Mark, the primary advantages are freshness and choice.

Mark – mostly it is convenience and selection. Shops with freshly roasted coffee hereabouts require a serious drive – more than I am willing to every week do to keep fresh coffee in the house. And by stocking green coffee at home, you can maintain a selection better than many shops offer. Here is a list of beans currently available at Sweet Maria’s, for example. And there are many other online sources for green coffee beans.

http://www.sweetmarias.com/prod.greencoffee.mvc.php?source=side

Last but not least, I can have beans roasted the way I want. Peet’s, followed by Starbucks, popularized dark-roasted everything. I prefer many African coffees (e.g.) at City/City +, and now that is what I get.

The cost can be a factor. $20+/lb for a place that roasts their own beans v. $5/lb at home. A pound per week will pay for a $700 machine in a year.

Thanks guys…seriously considered it, but I have two local roasters and plenty (like red bird ) of internet places.

Drinking 99% espresso it looks like I need that hot top model, and am not willing to spend a grand on another machine.

My coffee today, home roasted from East Timor, is soooo frikkin good. I love East Timor coffee – luckily the supply seems to be increasing. For a while it was almost impossible to come by.

Tim… do you mind if I ask the source of those beans?

Pretty sure it was Coffee Bean Corral. I only order there and Sweet Marias. I don’t even remember the last time Sweet Marias had anything from Timor.

Thanks. A quick check shows that it is indeed CBC. They have an organic FT, and a “Royal”-something decaf from Timor. Looks like I’ll be ordering from them this weekend.

This was my initial interest. As the better local roasters crossed that $20/lb. threshold it becomes tough when you can do maybe $5-7 at home. They say you lose 10-15% of weight in roast, so tweak that price, but still.

Why do you say that you need that for espresso?
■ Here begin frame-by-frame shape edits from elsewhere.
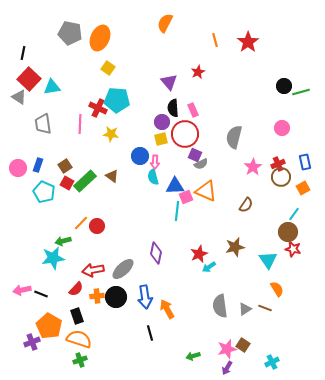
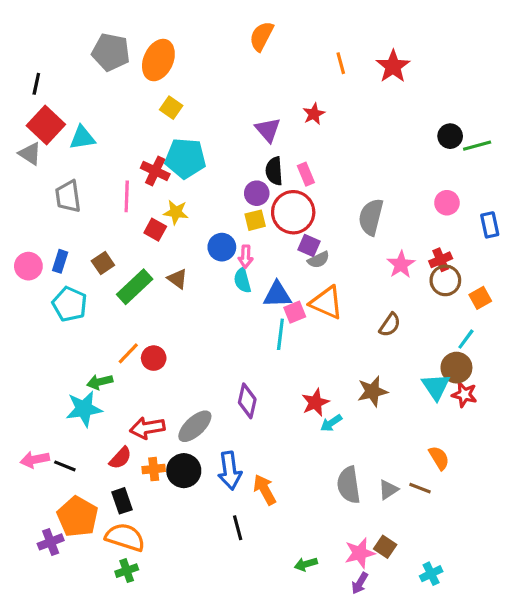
blue rectangle: (305, 162) -> (490, 225), moved
red square: (67, 183) -> (155, 230), moved
cyan triangle: (268, 260) -> (436, 387), moved

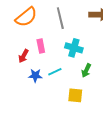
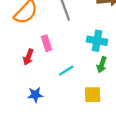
cyan cross: (74, 48) -> (97, 41), moved
blue star: (35, 76) -> (35, 95), moved

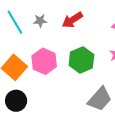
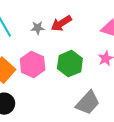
gray star: (40, 21) -> (38, 28), moved

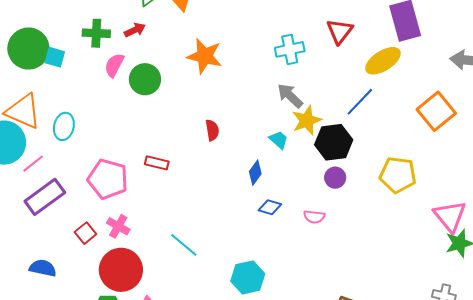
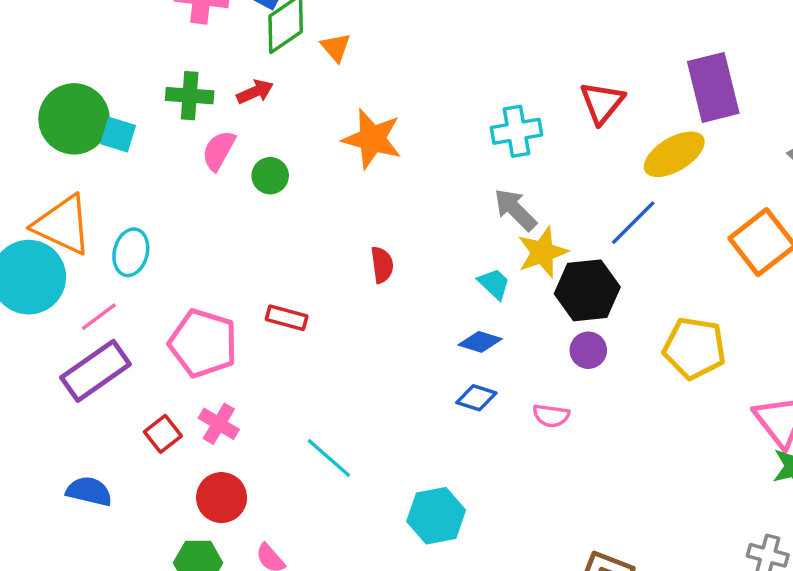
green circle: (145, 79) -> (270, 176), size x0.7
pink line: (33, 164) -> (99, 317), moved
blue diamond: (255, 173) -> (480, 342), moved, turned 70
red circle: (121, 270) -> (222, 498), size x0.7

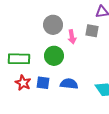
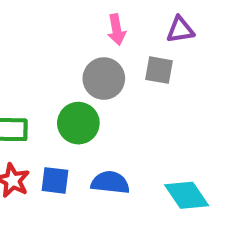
gray circle: (53, 25) -> (104, 79), moved
pink arrow: (72, 37) -> (117, 30), moved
I guess it depends on what you are using, but I am under the impression that the Behmor is fine for espresso… No?

Thought I read that on sm site. That you needed one of the higher dollar ones to get the roast?

I don’t see why. I am sure it would depend on how you want your espresso roasted, and what type of beans you are using. Most espressos are blends, so they would require roasting each type to the correct point and then blending. I don’t think you could cut corners to roast the entire batch on any machine. Someone who does this regularly could tell us more of course.

Thanks but even. Ore reason I don’t want to roast. I can make my cappas in under 3 minutes from getting up including grinding and all. Roasting adds way to much to my simple life right now.

Dear enablers – I bought a Behmor yesterday. But of course I can’t use it because I need a digital scale to weigh my beans. :frowning:

This should get you close enough… I weighed some green coffee beans in a measuring cup…

1/4 lb = 5/8 cup (150 ml)

Amazon has some decent scales that weigh in increments of 0.5 or 1 gram for ca. $25.